その後のイノベーションの中に、最初のアダプティブ・トランスミッション・コントロール(ATC)があります。1992年に導入されたこのトランスミッション制御は、ドライバーの運転スタイルを検知し、燃費を考慮した早めのシフトアップからスポーティーな運転スタイルまでを、認識した運転状況にシフトロジックを適合させ実現します。
1996年には初の32ビットの電子制御ユニットが導入され、2001年にはボッシュが最初のメカトロニック・コントロールモジュールを発表しています。これは、電子式と機械式のコンポーネントを統合したものです。
2005年、ボッシュは TEHCM (Transmission Electro Hydraulic Control Module)電子油圧式モジュールの量産を開始し、トランスミッション制御に新たなベンチマークを打ち立てました。このモジュールにはトランスミッション制御、圧力制御装置、ソレノイドバルブ、センサが統合されているため、取付けスペースや処理費用が少なくてすみます。プラグイン・コネクターやケーブルが大幅に省略されたことで重量が軽くなっただけでなく、最大限の信頼性が確保されています。また、このモジュールは非常に耐久性に優れており、トランスミッション内に直接取り付けることができます。
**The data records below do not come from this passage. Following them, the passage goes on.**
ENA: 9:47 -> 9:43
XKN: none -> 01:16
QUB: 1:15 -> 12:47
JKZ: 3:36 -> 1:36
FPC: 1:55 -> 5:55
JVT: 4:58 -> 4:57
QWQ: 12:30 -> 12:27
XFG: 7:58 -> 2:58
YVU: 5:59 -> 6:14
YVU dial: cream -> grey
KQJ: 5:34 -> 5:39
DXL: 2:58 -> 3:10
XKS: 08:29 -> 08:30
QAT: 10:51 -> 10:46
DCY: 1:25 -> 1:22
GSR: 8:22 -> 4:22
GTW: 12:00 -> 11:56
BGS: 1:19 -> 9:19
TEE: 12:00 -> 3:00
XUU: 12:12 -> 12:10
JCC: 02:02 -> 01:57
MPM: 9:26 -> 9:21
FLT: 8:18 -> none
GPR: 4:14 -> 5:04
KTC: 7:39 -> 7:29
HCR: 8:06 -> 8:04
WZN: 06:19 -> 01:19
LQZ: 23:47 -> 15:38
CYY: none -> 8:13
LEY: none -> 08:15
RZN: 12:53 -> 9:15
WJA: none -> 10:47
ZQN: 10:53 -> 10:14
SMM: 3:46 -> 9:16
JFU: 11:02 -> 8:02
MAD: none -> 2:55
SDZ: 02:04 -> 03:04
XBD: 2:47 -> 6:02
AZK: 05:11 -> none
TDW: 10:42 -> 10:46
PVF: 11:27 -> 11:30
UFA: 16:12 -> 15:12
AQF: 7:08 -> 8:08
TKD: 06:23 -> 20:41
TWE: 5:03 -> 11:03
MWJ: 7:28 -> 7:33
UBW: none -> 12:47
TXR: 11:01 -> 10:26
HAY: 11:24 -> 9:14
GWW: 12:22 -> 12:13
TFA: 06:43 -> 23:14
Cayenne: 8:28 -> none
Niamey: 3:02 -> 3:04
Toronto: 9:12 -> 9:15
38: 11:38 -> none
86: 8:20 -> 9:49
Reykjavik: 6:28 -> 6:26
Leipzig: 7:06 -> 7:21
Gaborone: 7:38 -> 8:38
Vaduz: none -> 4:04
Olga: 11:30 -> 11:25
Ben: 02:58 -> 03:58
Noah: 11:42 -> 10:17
ボッシュの革新的なトランスミッション制御の最新の例は、8速オートマチック・トランスミッション用のモジュールです。これは特にギアシフト・ダイナミクスをさらに向上させて燃費を削減するよう設計されています。

オートマチック・トランスミッションの成長市場

「現在、快適性の向上と燃費の低減という要求はさらに高まっており、それと同時に排出ガス規制もますます厳しさを増しています。これらはボッシュの開発を牽引する鍵となる要素であり、このような状態は将来も続くでしょう。」
ボッシュのガソリン・システム事業部部長 ヴォルフ-ヘニング・シャイダー(Wolf-Henning Scheider)はこのように述べております。特に米国と日本では、自動変速機の需要は引き続き高くなっています。またヨーロッパでも自動変速機の数は増加しつつあり、特にデュアルクラッチ・トランスミッションの搭載車が増加しています。
2007年、ボッシュが全世界に送り出したトランスミッション制御ユニットの数は約370万個に達しました。今後7年間のトランスミッション制御市場の年成長率は6%と予測されています。